METHODS: 120 CACS scans were reconstructed using filtered back projection (FBP), iterative reconstruction (ASIR-V), and deep-learning-based image reconstruction (DLIR-H), and independently scored by two blinded readers. Intra-reader and inter-reader agreement were assessed categorically using Bayesian cumulative logit mixed-effects modeling and weighted kappa, and continuously using intraclass correlation coefficients (ICCs) of log-transformed scores. Reader confidence was compared using Friedman and Wilcoxon tests.

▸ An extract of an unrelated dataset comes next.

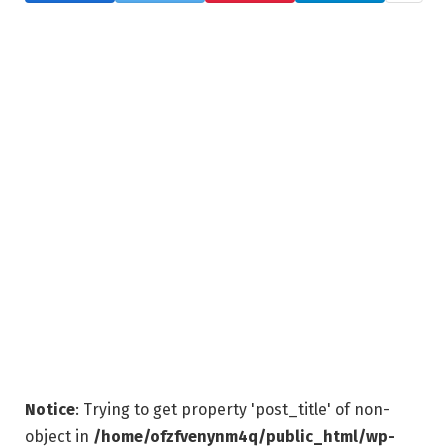
Notice
: Trying to get property 'post_title' of non-
object in
/home/ofzfvenynm4q/public_html/wp-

RESULTS: Categorical inter-reader agreement was highest for DLIR-H (agreement 94.2%, κ ​= ​0.994), followed by ASIR-V (90.0%, κ ​= ​0.984) and FBP (86.7%, κ ​= ​0.976). Inter-reader ICCs were significantly higher for DLIR-H (0.996) than both FBP (0.974, p ​= ​0.002) and ASIR-V (0.984, p ​< ​0.001). FBP and ASIR-V both exhibited a reader-dependent bias, with one reader assigning higher calcium scores (categorical: FBP OR 11.1 [3.7-36.0], ASIR-V OR 3.8 [1.3-12.1]; continuous: Δlog score +0.23 and ​+ ​0.11, respectively), a discrepancy not present with DLIR-H. Within-reader contrasts showed higher Agatston scores for FBP than DLIR-H for one reader (categorical: OR 4.03 [1.29-12.14], continuous: Δlog score +0.16). Mean reader confidence differed across algorithms and was greatest for DLIR-H.

CONCLUSIONS: DLIR-H, a deep-learning-based reconstruction algorithm, significantly enhances inter- and intra-reader reliability and reader confidence for CACS compared with FBP and ASIR-V, offering significantly improved reproducibility of CACS for cardiovascular risk assessment.